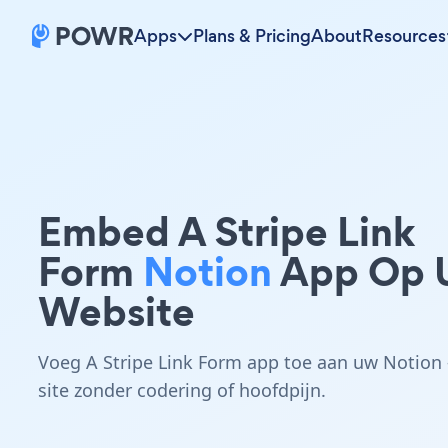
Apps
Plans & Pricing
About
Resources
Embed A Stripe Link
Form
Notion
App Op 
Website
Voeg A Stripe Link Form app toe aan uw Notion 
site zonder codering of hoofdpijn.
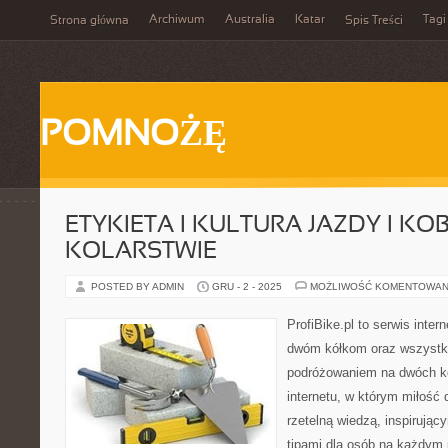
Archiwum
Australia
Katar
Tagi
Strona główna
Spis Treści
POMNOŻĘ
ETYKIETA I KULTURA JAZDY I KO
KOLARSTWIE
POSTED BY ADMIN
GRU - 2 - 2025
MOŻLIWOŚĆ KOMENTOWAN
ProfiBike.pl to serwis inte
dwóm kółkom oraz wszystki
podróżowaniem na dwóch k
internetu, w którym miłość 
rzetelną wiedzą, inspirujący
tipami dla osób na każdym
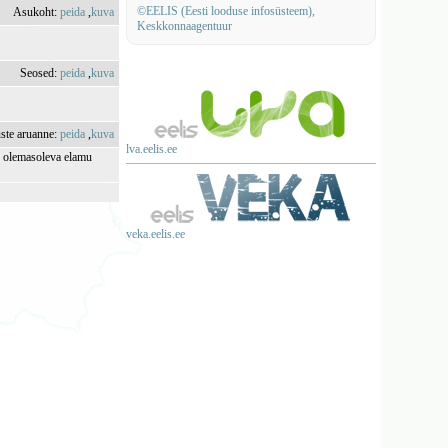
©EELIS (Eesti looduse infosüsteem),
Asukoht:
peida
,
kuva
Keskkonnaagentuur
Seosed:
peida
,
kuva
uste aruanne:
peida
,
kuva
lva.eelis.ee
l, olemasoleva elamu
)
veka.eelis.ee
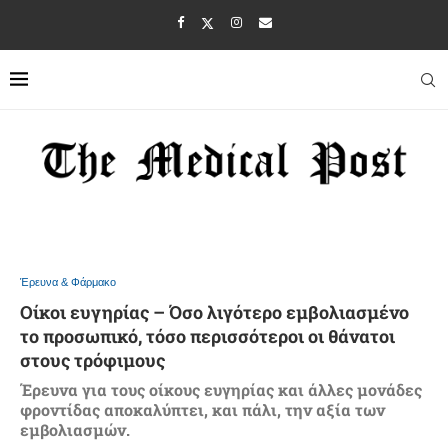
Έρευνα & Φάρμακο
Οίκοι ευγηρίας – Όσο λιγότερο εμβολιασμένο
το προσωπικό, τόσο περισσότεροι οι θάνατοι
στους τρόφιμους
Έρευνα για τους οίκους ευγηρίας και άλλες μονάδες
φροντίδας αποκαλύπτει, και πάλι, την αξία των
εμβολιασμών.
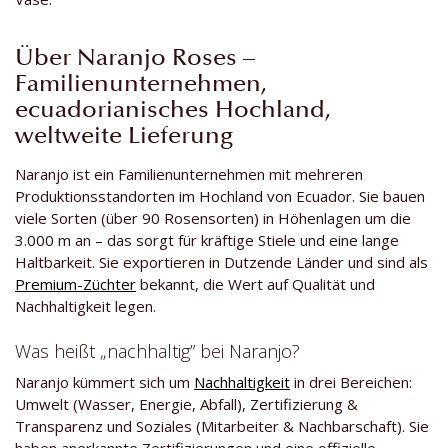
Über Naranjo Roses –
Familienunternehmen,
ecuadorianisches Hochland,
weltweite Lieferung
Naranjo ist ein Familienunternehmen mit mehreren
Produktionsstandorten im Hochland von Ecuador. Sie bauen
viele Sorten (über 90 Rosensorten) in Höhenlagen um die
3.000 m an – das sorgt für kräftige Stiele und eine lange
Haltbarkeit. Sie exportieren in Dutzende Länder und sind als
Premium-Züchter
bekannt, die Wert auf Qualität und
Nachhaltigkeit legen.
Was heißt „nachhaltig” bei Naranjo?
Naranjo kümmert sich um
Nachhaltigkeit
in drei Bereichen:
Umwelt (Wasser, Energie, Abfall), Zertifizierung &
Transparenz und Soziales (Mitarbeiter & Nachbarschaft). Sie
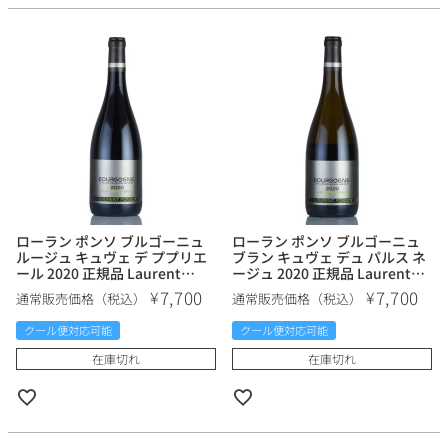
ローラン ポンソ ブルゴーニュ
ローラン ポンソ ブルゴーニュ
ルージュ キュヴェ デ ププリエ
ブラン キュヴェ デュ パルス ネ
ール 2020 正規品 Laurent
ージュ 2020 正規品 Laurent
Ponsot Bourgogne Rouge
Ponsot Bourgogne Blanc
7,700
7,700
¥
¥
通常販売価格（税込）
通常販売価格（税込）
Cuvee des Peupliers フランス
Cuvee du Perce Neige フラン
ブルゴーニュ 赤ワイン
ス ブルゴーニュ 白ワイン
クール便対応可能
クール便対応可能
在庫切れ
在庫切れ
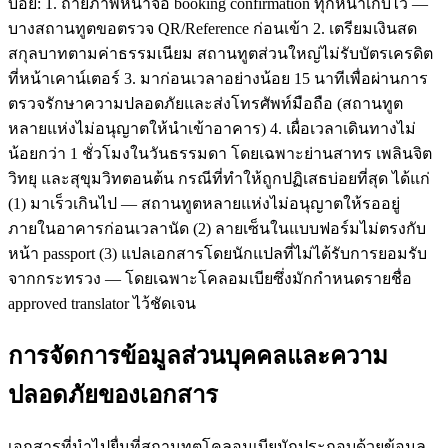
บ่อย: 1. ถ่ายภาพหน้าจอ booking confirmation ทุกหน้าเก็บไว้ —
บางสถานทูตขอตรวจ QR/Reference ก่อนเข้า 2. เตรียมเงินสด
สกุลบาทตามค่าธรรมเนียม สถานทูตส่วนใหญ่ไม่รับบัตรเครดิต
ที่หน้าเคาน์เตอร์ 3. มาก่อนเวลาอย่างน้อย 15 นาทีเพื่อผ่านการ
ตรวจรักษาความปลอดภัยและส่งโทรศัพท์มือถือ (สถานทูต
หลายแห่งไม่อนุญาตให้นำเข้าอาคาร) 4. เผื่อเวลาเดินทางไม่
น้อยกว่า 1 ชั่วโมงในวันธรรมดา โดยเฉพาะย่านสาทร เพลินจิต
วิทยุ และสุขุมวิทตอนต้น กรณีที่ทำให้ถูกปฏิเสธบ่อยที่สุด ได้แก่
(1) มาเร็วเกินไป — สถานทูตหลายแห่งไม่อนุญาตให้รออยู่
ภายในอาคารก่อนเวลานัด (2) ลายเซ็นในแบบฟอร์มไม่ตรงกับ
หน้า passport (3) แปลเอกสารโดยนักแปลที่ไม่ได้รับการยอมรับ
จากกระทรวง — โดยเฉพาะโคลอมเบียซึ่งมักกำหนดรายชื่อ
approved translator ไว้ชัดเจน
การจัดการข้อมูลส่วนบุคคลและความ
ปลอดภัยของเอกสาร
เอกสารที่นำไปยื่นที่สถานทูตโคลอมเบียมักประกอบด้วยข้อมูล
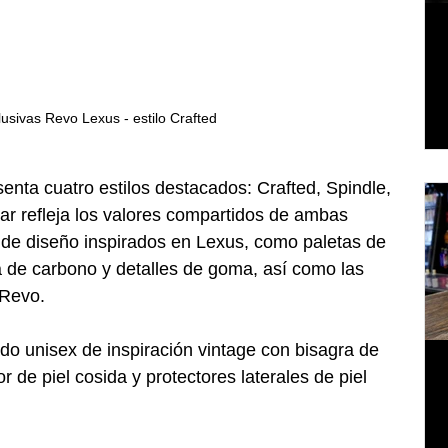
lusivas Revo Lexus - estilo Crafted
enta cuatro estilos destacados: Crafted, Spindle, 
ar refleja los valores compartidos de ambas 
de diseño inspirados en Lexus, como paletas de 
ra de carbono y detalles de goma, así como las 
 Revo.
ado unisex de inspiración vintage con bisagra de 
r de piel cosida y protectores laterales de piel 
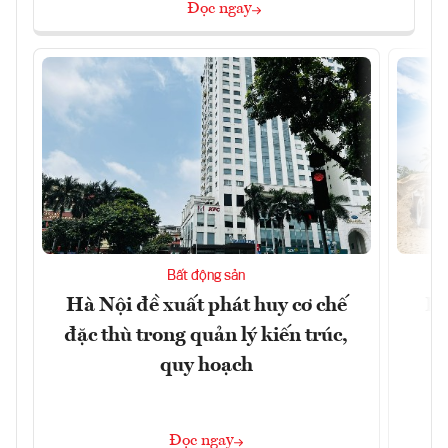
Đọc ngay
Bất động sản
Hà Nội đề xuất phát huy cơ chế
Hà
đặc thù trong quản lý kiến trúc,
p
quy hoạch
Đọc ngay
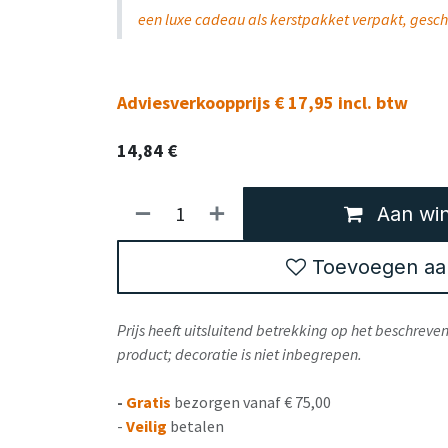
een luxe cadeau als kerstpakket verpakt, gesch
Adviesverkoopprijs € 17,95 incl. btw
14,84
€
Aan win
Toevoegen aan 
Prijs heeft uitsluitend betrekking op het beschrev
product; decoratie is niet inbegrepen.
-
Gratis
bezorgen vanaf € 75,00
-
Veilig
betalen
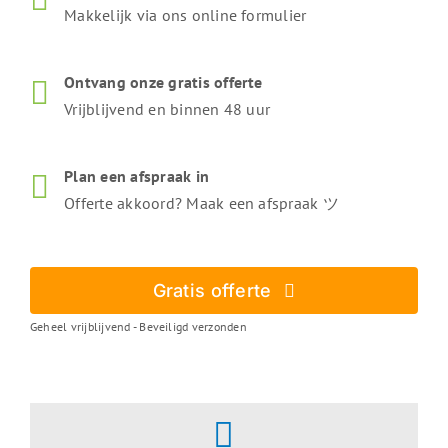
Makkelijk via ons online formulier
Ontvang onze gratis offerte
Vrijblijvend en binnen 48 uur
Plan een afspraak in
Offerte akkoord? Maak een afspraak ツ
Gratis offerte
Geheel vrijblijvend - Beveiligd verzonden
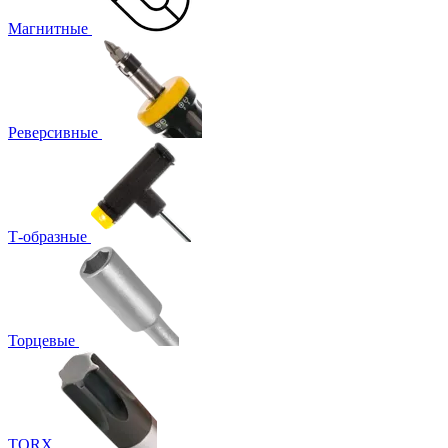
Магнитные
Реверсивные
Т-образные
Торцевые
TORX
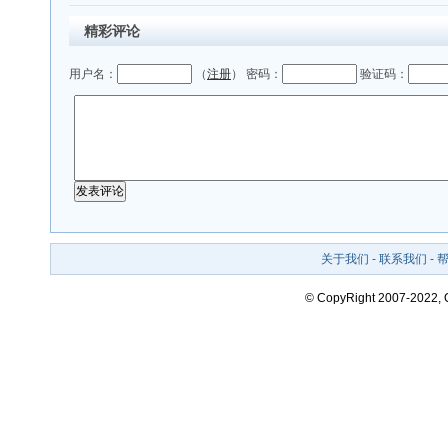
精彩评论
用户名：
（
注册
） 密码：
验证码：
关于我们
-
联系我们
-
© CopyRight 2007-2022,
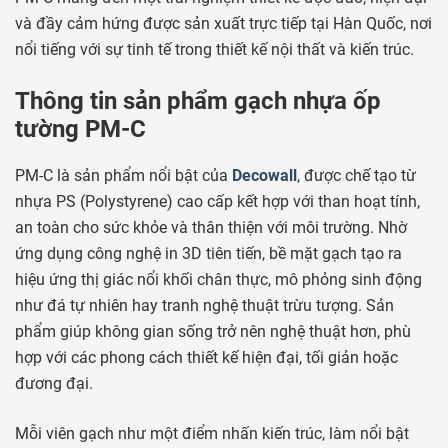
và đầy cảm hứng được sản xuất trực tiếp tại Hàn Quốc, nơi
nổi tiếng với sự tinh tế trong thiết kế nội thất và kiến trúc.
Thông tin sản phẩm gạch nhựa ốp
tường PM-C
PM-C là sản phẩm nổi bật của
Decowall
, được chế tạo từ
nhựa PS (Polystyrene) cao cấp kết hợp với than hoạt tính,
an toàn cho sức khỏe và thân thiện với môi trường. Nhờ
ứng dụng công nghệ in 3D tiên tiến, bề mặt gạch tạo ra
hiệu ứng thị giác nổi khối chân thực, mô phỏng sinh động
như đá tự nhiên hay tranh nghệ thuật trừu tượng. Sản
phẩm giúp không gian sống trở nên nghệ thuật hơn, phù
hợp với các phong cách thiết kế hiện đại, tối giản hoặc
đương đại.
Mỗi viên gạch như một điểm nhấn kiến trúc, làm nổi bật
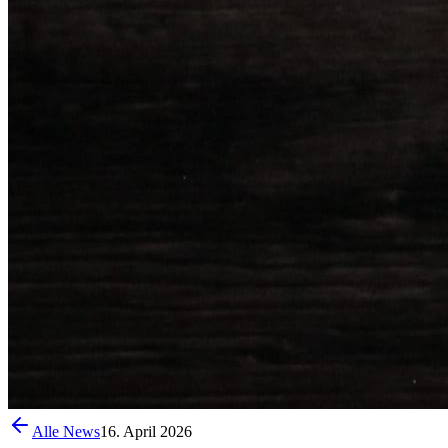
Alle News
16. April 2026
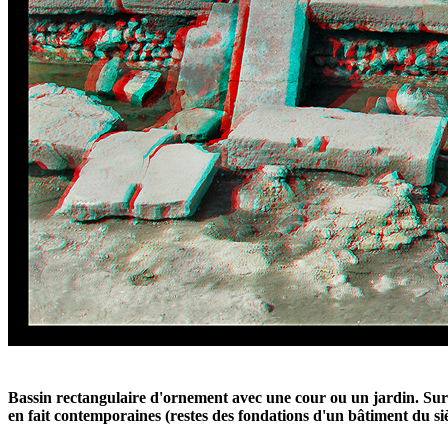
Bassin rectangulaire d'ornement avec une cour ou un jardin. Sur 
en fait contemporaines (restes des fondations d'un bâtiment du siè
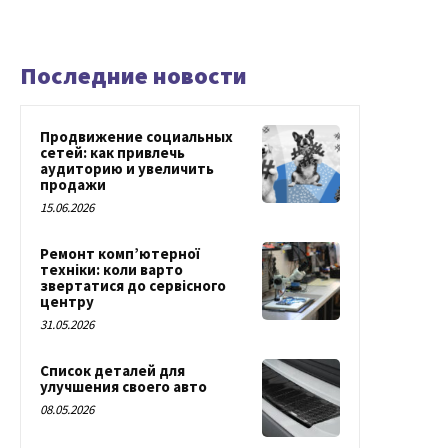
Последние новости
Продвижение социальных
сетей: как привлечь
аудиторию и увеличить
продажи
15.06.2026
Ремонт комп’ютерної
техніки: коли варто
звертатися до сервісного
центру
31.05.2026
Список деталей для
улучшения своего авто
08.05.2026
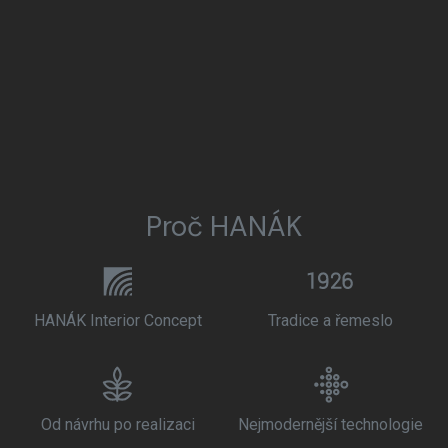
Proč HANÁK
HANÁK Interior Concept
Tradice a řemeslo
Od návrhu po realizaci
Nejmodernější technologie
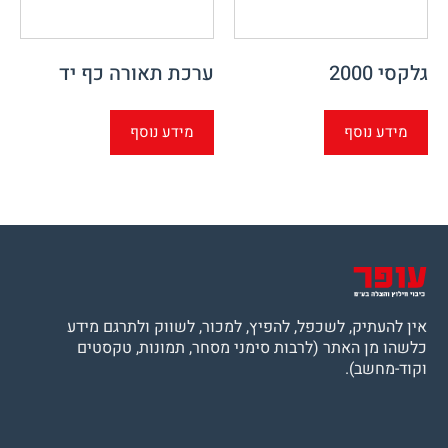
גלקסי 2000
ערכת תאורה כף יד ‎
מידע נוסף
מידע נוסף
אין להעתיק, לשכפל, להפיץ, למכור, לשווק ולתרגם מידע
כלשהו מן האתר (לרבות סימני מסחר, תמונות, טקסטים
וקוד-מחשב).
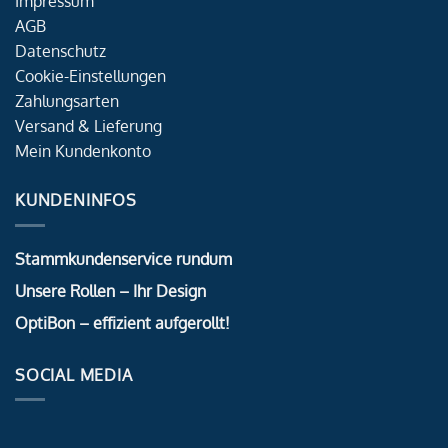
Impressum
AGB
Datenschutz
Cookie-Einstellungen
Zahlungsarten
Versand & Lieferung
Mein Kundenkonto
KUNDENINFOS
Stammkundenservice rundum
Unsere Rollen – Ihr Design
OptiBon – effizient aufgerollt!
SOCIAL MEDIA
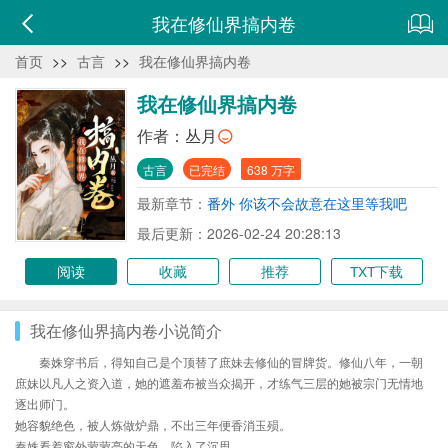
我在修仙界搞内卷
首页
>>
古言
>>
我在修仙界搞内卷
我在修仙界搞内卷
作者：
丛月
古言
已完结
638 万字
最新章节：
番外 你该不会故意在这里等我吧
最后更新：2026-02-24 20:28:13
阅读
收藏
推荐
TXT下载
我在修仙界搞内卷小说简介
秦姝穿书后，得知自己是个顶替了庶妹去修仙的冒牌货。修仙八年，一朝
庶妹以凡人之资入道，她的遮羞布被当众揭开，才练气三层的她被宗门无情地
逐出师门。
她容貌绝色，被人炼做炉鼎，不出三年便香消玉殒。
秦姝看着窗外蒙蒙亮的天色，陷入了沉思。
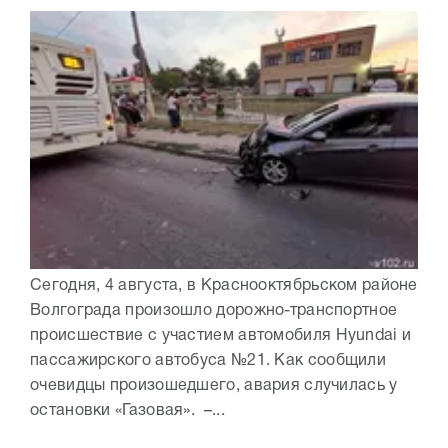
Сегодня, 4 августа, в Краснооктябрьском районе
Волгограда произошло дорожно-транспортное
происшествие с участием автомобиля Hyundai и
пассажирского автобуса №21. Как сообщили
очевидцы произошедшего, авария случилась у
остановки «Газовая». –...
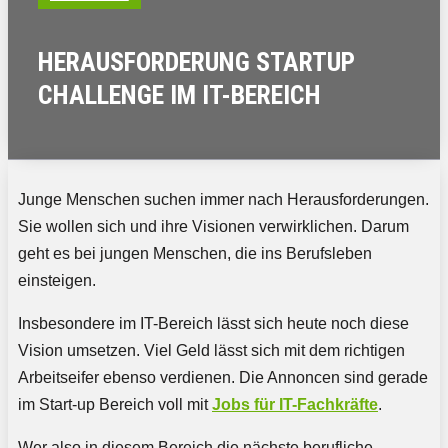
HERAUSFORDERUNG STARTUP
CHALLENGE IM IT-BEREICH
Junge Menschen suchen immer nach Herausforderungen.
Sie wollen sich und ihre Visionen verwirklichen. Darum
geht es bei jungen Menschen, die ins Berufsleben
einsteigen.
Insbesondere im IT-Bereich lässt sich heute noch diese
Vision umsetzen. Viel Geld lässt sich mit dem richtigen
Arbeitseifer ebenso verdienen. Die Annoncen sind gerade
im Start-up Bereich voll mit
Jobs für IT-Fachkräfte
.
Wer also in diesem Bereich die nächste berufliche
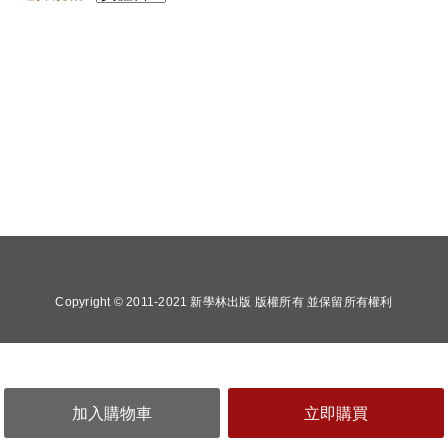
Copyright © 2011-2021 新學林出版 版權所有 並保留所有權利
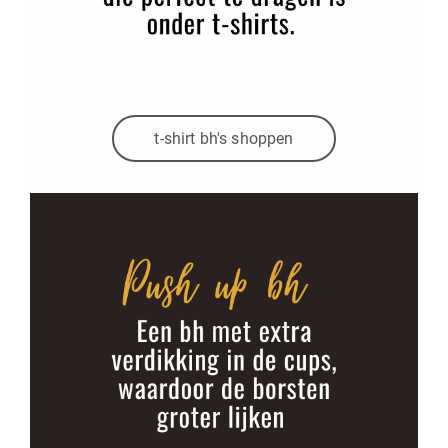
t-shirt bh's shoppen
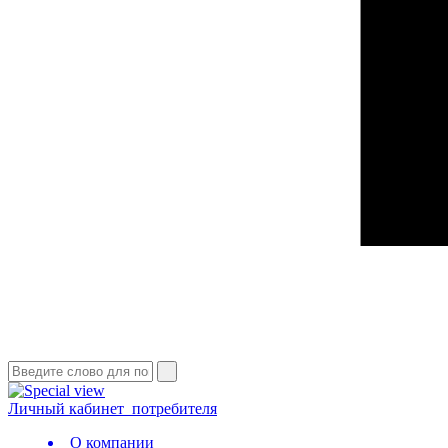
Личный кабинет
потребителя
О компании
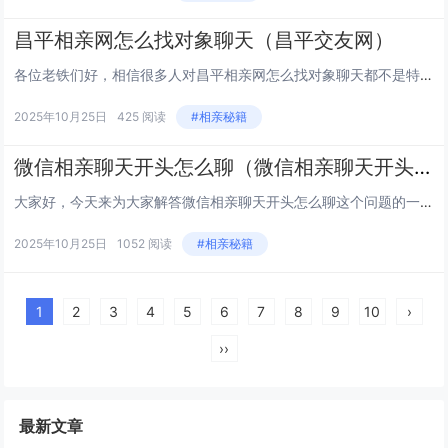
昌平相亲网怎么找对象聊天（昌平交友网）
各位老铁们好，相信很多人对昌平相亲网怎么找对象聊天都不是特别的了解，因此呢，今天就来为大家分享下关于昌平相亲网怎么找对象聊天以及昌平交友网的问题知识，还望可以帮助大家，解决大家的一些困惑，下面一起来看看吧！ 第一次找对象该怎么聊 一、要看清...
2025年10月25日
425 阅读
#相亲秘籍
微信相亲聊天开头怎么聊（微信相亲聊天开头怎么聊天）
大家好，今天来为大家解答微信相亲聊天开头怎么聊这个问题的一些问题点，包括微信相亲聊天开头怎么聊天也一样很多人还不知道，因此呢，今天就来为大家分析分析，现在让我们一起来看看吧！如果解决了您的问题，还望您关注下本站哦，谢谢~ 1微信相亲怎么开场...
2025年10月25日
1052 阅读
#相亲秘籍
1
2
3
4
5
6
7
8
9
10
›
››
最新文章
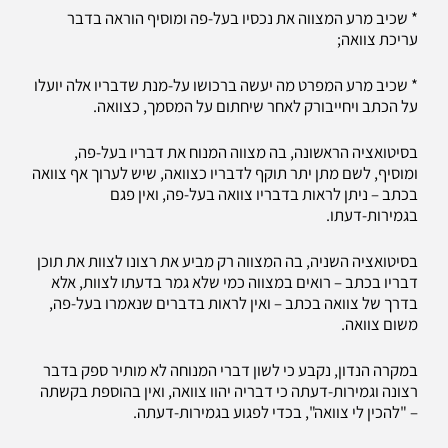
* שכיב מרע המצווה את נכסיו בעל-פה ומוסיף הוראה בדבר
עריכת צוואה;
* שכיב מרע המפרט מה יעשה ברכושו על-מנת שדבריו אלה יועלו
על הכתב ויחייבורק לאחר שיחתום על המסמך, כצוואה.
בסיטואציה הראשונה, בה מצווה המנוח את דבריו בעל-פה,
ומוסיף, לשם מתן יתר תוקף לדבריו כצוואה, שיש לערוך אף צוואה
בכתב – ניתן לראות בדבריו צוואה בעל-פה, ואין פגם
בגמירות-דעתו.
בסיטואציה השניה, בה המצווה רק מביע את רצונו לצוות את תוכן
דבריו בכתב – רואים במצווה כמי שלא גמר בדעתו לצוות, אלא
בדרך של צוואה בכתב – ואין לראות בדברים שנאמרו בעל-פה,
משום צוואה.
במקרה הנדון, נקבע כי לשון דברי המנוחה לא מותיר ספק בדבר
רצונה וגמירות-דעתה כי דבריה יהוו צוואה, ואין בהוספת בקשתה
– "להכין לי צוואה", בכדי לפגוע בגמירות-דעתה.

## Assignment
Which lines of the records hold the string "Naranjo"? Copy each one.

## Task response
Über Naranjo Roses –
Naranjo ist ein Familienunternehmen mit mehreren
Was heißt „nachhaltig” bei Naranjo?
Naranjo kümmert sich um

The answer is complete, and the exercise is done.